What does the United States have in common with Cuba, China, North Korea, Venezuela, Iran, Saudi Arabia, Yemen, Uganda, and other bastions of human rights around the world?
They are: Cuba, China, Egypt, Greece, Iran, Jamaica, Mexico, Nigeria, North Korea, Pakistan, Saudi Arabia, Singapore, Somalia, South Korea, Sudan, Syria, Turkey, United Arab Emirates, Uganda, United States, Venezuela, and Yemen
They are: Cuba, China, Egypt, Iran, Jamaica, Nigeria, North Korea, Pakistan, Saudi Arabia, Singapore, Somalia, Sudan, Syria, United Arab Emirates, Uganda, United States, and Yemen
We, in the United States, like to think of ourselves as an "advanced" country and a democracy, where all are created equal, but when it comes to banning homosexuals in the military and using the death penalty, the company we keep is antithetical to democracy.
John McCain, the Republican, Baptist Senator of Arizona, has done it again. He's contradicted his younger, more principled self in his desperate bid to win reelection in the face of of Tea Party pressure, and this time, the lives of young people, who were raised and educated in the U.S.A., people as American than you and me, are at risk.
McCain pulled his support from the DREAM Act, which would offer a path to citizenship for young adults who were brought to the U.S.A. as children by their parents, who were raised in the U.S.A, and who have graduated from high school and seek or have received a college education in the U.S.A. These children were too young to willfully break any U.S. law, when brought over the border. (You can see which senators voted for or against the DREAM Act last time it was up for cloture in 2007 by clicking here. McCain, who supported the legislation at the time, was not present for the important vote.)
These young adults, who have lived their lives in the U.S., now face deportation to a nation of which they have few or no memories, only because they were born there, something they share in common with McCain, who was born in Panama, while his dad was stationed there.
The students arrested are members of DreamActivist.org, which is fighting for the rights of undocumented students. Here is the link to Dream Activist's YouTube channel, where you can hear the stories of undocumented students and learn how to support them.

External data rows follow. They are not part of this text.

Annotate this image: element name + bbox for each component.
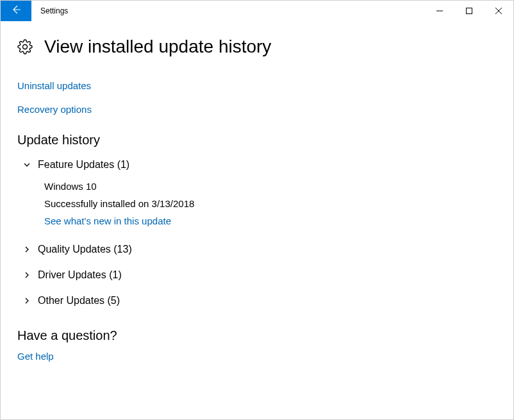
page-heading: View installed update history xyxy=(17,37,497,57)
gear-icon xyxy=(17,39,33,55)
other-updates-group[interactable]: Other Updates (5) xyxy=(17,291,497,310)
arrow-left-icon xyxy=(11,4,21,17)
close-button[interactable] xyxy=(484,1,513,21)
driver-updates-group[interactable]: Driver Updates (1) xyxy=(17,265,497,285)
page-title: View installed update history xyxy=(44,37,271,57)
recovery-options-link[interactable]: Recovery options xyxy=(17,104,497,115)
titlebar: Settings xyxy=(1,1,513,21)
back-button[interactable] xyxy=(1,1,31,21)
minimize-icon xyxy=(436,5,443,17)
window-title: Settings xyxy=(31,1,425,21)
get-help-link[interactable]: Get help xyxy=(17,351,54,362)
chevron-right-icon xyxy=(22,245,31,254)
feature-updates-label: Feature Updates (1) xyxy=(38,159,129,171)
content-area: View installed update history Uninstall … xyxy=(1,21,513,362)
chevron-right-icon xyxy=(22,271,31,280)
maximize-icon xyxy=(466,5,472,17)
driver-updates-label: Driver Updates (1) xyxy=(38,269,122,281)
other-updates-label: Other Updates (5) xyxy=(38,295,120,307)
quality-updates-group[interactable]: Quality Updates (13) xyxy=(17,240,497,259)
quality-updates-label: Quality Updates (13) xyxy=(38,244,132,255)
svg-rect-1 xyxy=(467,8,472,14)
feature-updates-group[interactable]: Feature Updates (1) xyxy=(17,155,497,174)
update-name: Windows 10 xyxy=(44,181,497,192)
chevron-right-icon xyxy=(22,296,31,305)
uninstall-updates-link[interactable]: Uninstall updates xyxy=(17,80,497,91)
update-history-heading: Update history xyxy=(17,133,497,147)
maximize-button[interactable] xyxy=(454,1,484,21)
feature-updates-children: Windows 10 Successfully installed on 3/1… xyxy=(17,174,497,233)
update-status: Successfully installed on 3/13/2018 xyxy=(44,198,497,209)
chevron-down-icon xyxy=(22,160,31,169)
whats-new-link[interactable]: See what's new in this update xyxy=(44,215,171,226)
have-a-question-heading: Have a question? xyxy=(17,328,497,343)
minimize-button[interactable] xyxy=(425,1,454,21)
window-controls xyxy=(425,1,513,21)
close-icon xyxy=(495,5,502,17)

Mohammed Alibelik-Abdollani, one of the arrested activists, is featured in an embedded video below. His parents brought him here from Iran. He is gay and faces deportation to Iran where homosexuals can get the death penalty. (346 were executed in 2008.) He's risking death to stand up for what is right, to challenge the injustices of the American Dream that have been tainted by fear and racism.
These young adults are as American and you and me. Watch the videos below. As college graduates, they have a far better vocabulary than the uneducated American masses that preach hatred and fear of immigrants.
Senator McCain understands the students’ frustrations, but elections have consequences and they should focus their efforts on the President and the Democrats that control the agenda in Congress.
And, to blame the President and the Democrats? Please. The Democrats are at the mercy of the filibustering Republican minority. They don't have the votes for cloture on anything right now, and with moderate Republicans, like McCain, hypocritically opposing legislation they once supported in a desperate wooing of the Tea Party, nothing is getting through the Senate. But, yes, blame the Democrats, McCain. Don't take responsibility for your own actions. The fact is that both Democrats and Republicans have failed these young Americans, who face deportation to a foreign land that they ony know only by birth.
"The DREAM Act would fix one of the clearest examples of America's nonsensical immigration laws," said Frank Sharry, Executive Director of America's Voice, an immigrant advocacy organization. "For too long, high school valedictorians and college graduates have been unable to fully live up to their potential."
But, John McCain would rather throw them under the Straight Talk Express.
An editorial in the New York Times challenges both Democrats and Republicans for having failed on immigration reform and failing the hundreds of thousands of youth, who despite their places of birth, are American. Here's a piece of the editorial:
Who else has shown such courage in the long struggle for immigration reform? Not Mr. McCain, who ditched his principled support of rational immigration legislation to better his odds in a close re-election campaign against a far-right-wing opponent. Not President Obama, who has retreated to lip service and vagueness in his calls for reform. Not his administration. The Justice Department has stood by as a civil-rights coalition — the American Civil Liberties Union, Maldef, the N.A.A.C.P., the National Day Laborer Organizing Network and others — has swiftly sued to block the Arizona law.
Other supposed defenders of immigrants, Democrats in Congress, have lost their voices. Senators Charles Schumer, Robert Menendez and Harry Reid, mindful of November elections and frustrated Latino voters, have unveiled a blueprint for immigration reform that parrots Republican talking points about clamping down the southern border and treating the undocumented as a swelling tide of criminals.
Good immigration reform needs a good bill, and the administration and the president and Democratic leaders haven’t yet offered or convincingly fought for one. The fight for reform is stalled.